◆ PROVIDED RECORDS:
● ● ● ● ●

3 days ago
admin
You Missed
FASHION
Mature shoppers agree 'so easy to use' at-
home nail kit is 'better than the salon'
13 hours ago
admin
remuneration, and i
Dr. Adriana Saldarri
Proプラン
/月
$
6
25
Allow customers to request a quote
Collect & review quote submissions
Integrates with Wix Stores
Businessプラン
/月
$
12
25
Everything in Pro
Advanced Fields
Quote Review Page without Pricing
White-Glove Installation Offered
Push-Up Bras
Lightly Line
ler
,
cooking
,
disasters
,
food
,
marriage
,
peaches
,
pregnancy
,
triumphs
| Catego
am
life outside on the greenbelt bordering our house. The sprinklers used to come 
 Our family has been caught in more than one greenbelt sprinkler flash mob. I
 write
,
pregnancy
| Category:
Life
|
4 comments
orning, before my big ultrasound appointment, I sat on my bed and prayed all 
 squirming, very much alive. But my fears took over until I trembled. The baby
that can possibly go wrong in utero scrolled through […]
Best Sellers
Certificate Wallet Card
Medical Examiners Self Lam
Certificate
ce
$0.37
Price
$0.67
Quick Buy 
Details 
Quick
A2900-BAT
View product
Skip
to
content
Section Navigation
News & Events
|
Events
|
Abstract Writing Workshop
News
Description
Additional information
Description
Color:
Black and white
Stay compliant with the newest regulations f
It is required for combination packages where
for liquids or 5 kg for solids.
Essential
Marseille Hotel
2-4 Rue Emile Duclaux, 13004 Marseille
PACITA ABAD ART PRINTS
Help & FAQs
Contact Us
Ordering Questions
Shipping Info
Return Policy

● ● ● ● ●

◆ ASSIGNMENT: List every line from the entries above in which "than" appears.

◆ ANSWER:
home nail kit is 'better than the salon'
 Our family has been caught in more than one greenbelt sprinkler flash mob. I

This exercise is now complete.